Re: problem migrating jobs

From: Paul H. Hargrove (PHHargrove_at_lbl_dot_gov)
Date: Fri May 15 2009 - 09:29:28 PDT

  • Next message: ÀîºêÁÁ: "Question about "fd" token"
    Sergio,
      If I am recalling correctly, Adolfo was seeing cr_restart fail with 
    SIGABRT, not SIGSEGV.  So, this might not be the same problem.
    
    Adolfo,
      Thanks for trying to help Sergio.
      BLCR should now (in 0.8.x) be automatically retrying the 
    pthread_create() call with a smaller stack if the first attempt fails.  
    If you have the time, I'd appreciate hearing if things work for you 
    after removing your manipulation of the stack limits.
    
    -Paul
    
    Sergio Díaz wrote:
    > Hi Adolfo,
    >
    > Thank for you collaboration. It is very interesting to test.

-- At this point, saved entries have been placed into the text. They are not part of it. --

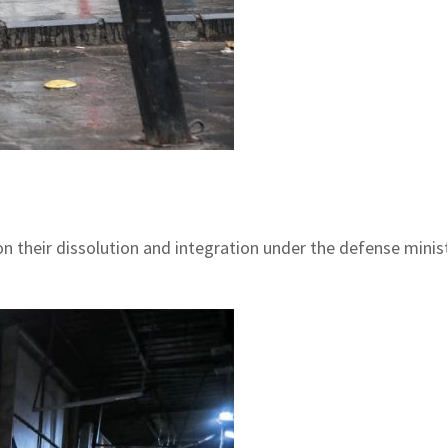
n their dissolution and integration under the defense mini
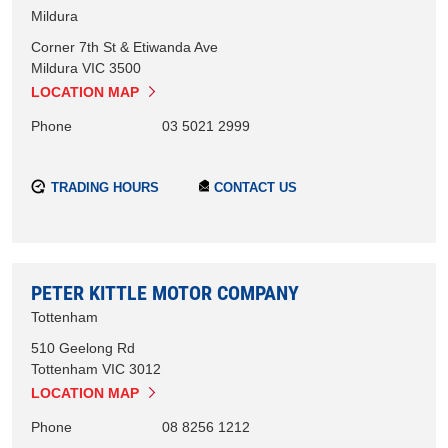
Mildura
Corner 7th St & Etiwanda Ave
Mildura
VIC
3500
LOCATION MAP
Phone
03 5021 2999
TRADING HOURS
CONTACT US
PETER KITTLE MOTOR COMPANY
Tottenham
510 Geelong Rd
Tottenham
VIC
3012
LOCATION MAP
Phone
08 8256 1212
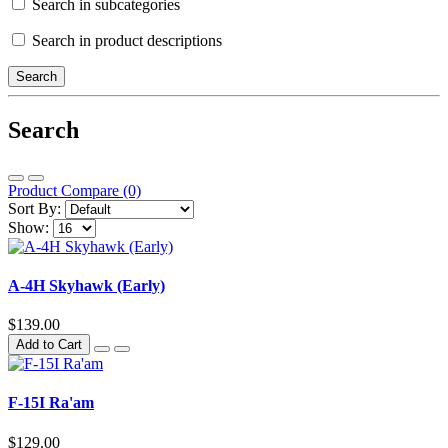
Search in subcategories
Search in product descriptions
Search
Product Compare (0)
Sort By:
Show:
A-4H Skyhawk (Early)
$139.00
Add to Cart
F-15I Ra'am
$129.00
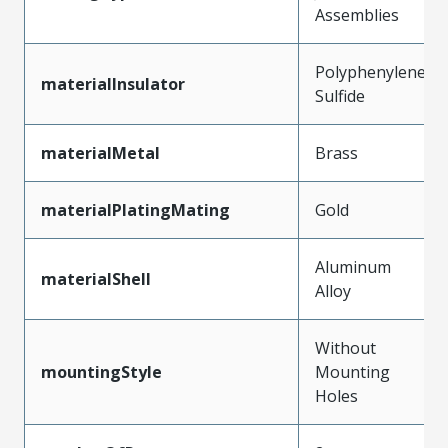
Assemblies
Polyphenylene
materialInsulator
Sulfide
materialMetal
Brass
materialPlatingMating
Gold
Aluminum
materialShell
Alloy
Without
mountingStyle
Mounting
Holes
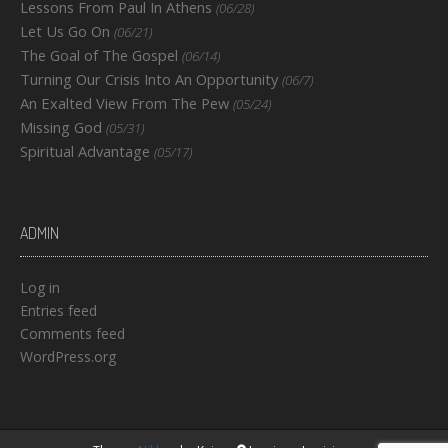
Lessons From Paul In Athens
(06/28)
Let Us Go On
(06/21)
The Goal of The Gospel
(06/14)
Turning Our Crisis Into An Opportunity
(06/7)
An Exalted View From The Pew
(05/24)
Missing God
(05/31)
Spiritual Advantage
(05/17)
ADMIN
Log in
Entries feed
Comments feed
WordPress.org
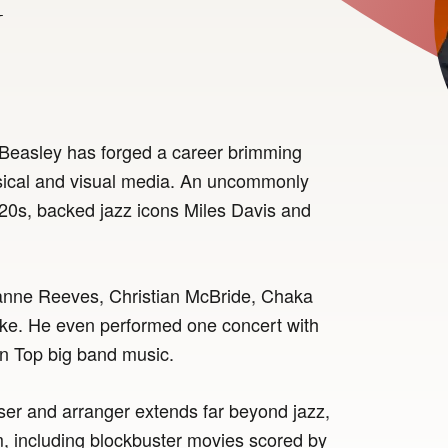
y
Beasley has forged a career brimming
sical and visual media. An uncommonly
is 20s, backed jazz icons Miles Davis and
ianne Reeves, Christian McBride, Chaka
rke. He even performed one concert with
n Top big band music.
er and arranger extends far beyond jazz,
lm, including blockbuster movies scored by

    > I have tested this and I think that my problem isn't about stack size 
    > because I have done some tests sending jobs with h_stack=8M and 
    > h_stack=16M and the jobs failed. It's true that restarting are two 
    > threads created but are also the same threads with the option 
    > --save-private and without it option. With this option failed and 
    > without this option don't.
    > Did you do something special to set the stack size to half of the 
    > available memory?
    >
    > Regards,
    > Sergio
    >
    >
    >
    >
    >
    > Adolfo J. Banchio escribió:
    >> Hi Sergio,
    >>
    >> A while ago, when upgrading to BLCR 0.7 (I think from
    >> there on it started using threads, blcr itself) a had
    >> some problems restarting within SGE, even disabling
    >> prelinking (in this sense it is different from your case,
    >> but it might help anyway).
    >> At that time I found that the problem was related with
    >> resources set by SGE. Namely, if Stack Size was set to unlimited (the 
    >> default value in the queue definition) SGE allocated a Stack
    >> Size equal to the whole memory for each thread of cr_restart, so the 
    >> second thread (from cr_restart itself, not related to the
    >> actual job, which could be just serial) never gets free
    >> memory and it crashed.
    >>
    >> If I remember well the only workaround I found was to set
    >> Stack Size to half of the available memory, so that after
    >> migration, there were enough space for both threads (since
    >> cr_restart seems to have two threads, and SGE set the stack
    >> for each from that limit). This was the solution at that time,
    >> and I still have those limits set.
    >>
    >> I am not sure that this still applies (in my case disabling
    >> prelinking did not help, so, the problem was probably not the
    >> same as yours), but I wanted to share this with you, just in case. 
    >> regards,
    >>
    >> adolfo
    >>
    >>
    >>
    >>
    >> On Thu, 2009-05-14 at 14:19 +0200, Sergio Díaz wrote:
    >>  
    >>> Hi Paul,
    >>>
    >>> Respect to the limits. The different is that SGE set the two limits 
    >>> below copied to the value of vmem which you put in the qsub. I used 
    >>> vmem=1G and then SGE sets the limit to 1G. If you are working in the 
    >>> host without SGE, these limits are "unlimited". I tested the 
    >>> checkpoint without SGE and setting the limits to 1048576 and it 
    >>> worked fine. So, I guess, the limits are not relevant.  About the 
    >>> environment (env), SGE sets some variables but I tested without SGE 
    >>> setting the same environment and the limits and it worked fine.
    >>>
    >>> I'll try to do more tests because I can't understand why doesn't 
    >>> work with SGE. Meanwhile, I think disabling prelink could be the 
    >>> best option to continue with my work.
    >>>
    >>>
    >>> data seg size           (kbytes, -d) 1048576
    >>> virtual memory          (kbytes, -v) 1048576
    >>>
    >>> Thanks!,
    >>> Sergio
    >>>
    >>>
    >>>
    >>> Paul H. Hargrove escribió:
    >>>    
    >>>> Sergio,
    >>>>
    >>>>   Since --save-private allowed your to migrate the job when not 
    >>>> using SGE, and disabling prelinking allowed success both with and 
    >>>> without SGE I think we can conclude that prelinking was the 
    >>>> original cause of your problems.  So, I recommend disabling 
    >>>> prelinking as your best option.
    >>>>
    >>>>   The fact that use of --save-private and/or --save-exe caused 
    >>>> errors with SGE is not something I would have guessed in advance.  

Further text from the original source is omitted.